Если русские прознали, что где-то можно заработать и прославиться, их не остановить. Молодежь в девяностые штурмовала то юрфаки, то факультеты иностранных языков. Зумеры всей толпой бегут учиться на программистов. А чем литераторы хуже? Да, в каждом сезоне свой шаблон, и авторы, не сговариваясь, его старательно заполняют. Лет десять назад все в один голос утверждали, что нас скоро завоюет Китай. Четыре года назад все на разные голоса славили Боженьку и православную семью. Два года назад все писали о тяжелой судьбе женщин, умученных абьюзерами. В этом сезоне много пишут о допросах. То допросят Павленского, то Шалыгину, то как бы Серебренникова, то подозреваемого в убийстве девочки, то очень тупого Сережу. Оно и понятно, время такое, кровавое, гражданские свободы душат буквально везде — в фейсбуке, твиттере, инстаграме. Прав был Путин, когда говорил, что у русских сильно развит коллективизм.

И Саша Филипенко пишет о том, чем живет коллективный разум россиян. Правда, Саша родом из БССР. Той самой республики, которую создал кровавый диктатор Сталин из различных уездов и волостей бывшей Российской Империи. Проклятый тиран. У Саши Филипенко есть все основания его ненавидеть, поэтому он сочинил книгу об ужасах тоталитарного режима. Ему бы еще написать роман о проклятом Первом канале, где Саша несколько лет нес россиянам разумное, доброе, вечное, облагораживал, просветлял. То есть работал на Кремль, как и герой его книги. А ведь мог бы стать таксистом где-нибудь в Париже.

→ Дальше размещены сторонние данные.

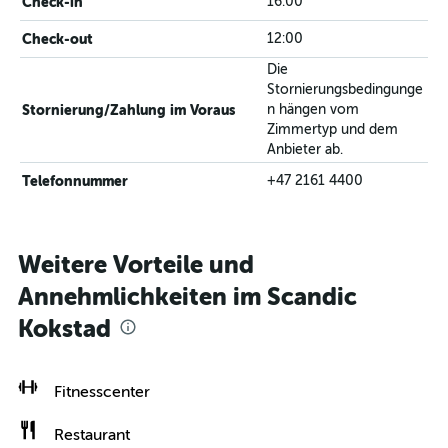
Check-in
16:00
Check-out
12:00
Die
Stornierungsbedingunge
Stornierung/Zahlung im Voraus
n hängen vom
Zimmertyp und dem
Anbieter ab.
Telefonnummer
+47 2161 4400
Weitere Vorteile und
Annehmlichkeiten im Scandic
Kokstad
Fitnesscenter
Restaurant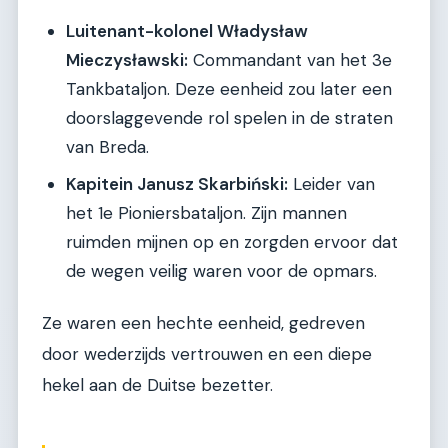
Luitenant-kolonel Władysław
Mieczysławski:
Commandant van het 3e
Tankbataljon. Deze eenheid zou later een
doorslaggevende rol spelen in de straten
van Breda.
Kapitein Janusz Skarbiński:
Leider van
het 1e Pioniersbataljon. Zijn mannen
ruimden mijnen op en zorgden ervoor dat
de wegen veilig waren voor de opmars.
Ze waren een hechte eenheid, gedreven
door wederzijds vertrouwen en een diepe
hekel aan de Duitse bezetter.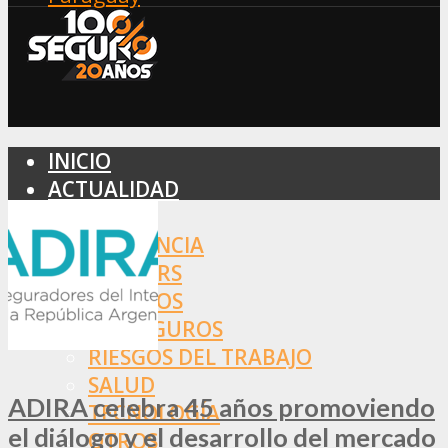
INICIO
ACTUALIDAD
MERCADO
ASISTENCIA
BROKERS
SEGUROS
REASEGUROS
RIESGOS DEL TRABAJO
SALUD
ADIRA celebra 45 años promoviendo
TECNOLOGÍA
el diálogo y el desarrollo del mercado
OTROS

Но – шутки в сторону. «Ехал Сталин через Сталин» это настолько избитая тема, что ее не освежишь никакими литературными приемами. Биография первого директора московского крематория была бы намного интереснее в виде статьи, а не длиннейшего псевдофилософского диалога Петра Ильича Нестеренко со следователем. Там о жизни, смерти, вере, несвободе, о том, как Петр Ильич сжигал репрессированных и репрессировавших, о том, плавятся ли пули при кремации расстрелянных – и так далее. Но главное – там нет ничего нового. Вы хотели о чем-то напомнить, «заставить задуматься»? Заставили. Задуматься о том, как стереотипно мышление журналиста, который взялся писать художку.

Нет, книга не совсем плохая, там есть на что полюбоваться. Беседы Нестеренко со следователем Перепелицей в основном напоминают разборки геев, один из которых во время командировки в ЕС сходил налево и теперь оправдывается перед партнером. Ревнивый молодой ватник страстно избивает папика и учит его, что «нужно было быть со своим народом». Папик стонет, подчиняется, нежно глядит на своего мучителя.

«— Для чего, я тебя спрашиваю, ты выехал в Екатеринодар, сука?

— Чтобы служить в штабе авиации добровольческой армии Деникина, гражданин начальник…

— Знаешь, Нестеренко, я уже сбился со счету! Вот же ты безотказка! Не всякая шлюха может похвастаться такой открытостью, как ты. Белым служил, красным служил, Раде служил, а потом опять к Деникину под бочок?

— Так складывалась жизнь…

— Жизнь у него так складывалась! А у меня вот почему-то она иначе сложилась! Я с народом с рождения и никогда ему не изменял!

— Отныне и впредь вы всегда будете оставаться примером для меня, гражданин начальник.

— Мало тебе?! Хочешь еще по соплям получить?!

— Нет, гражданин начальник…

— Когда и как ты выехал в Екатеринодар?

— В конце июня или начале июля 1918 года…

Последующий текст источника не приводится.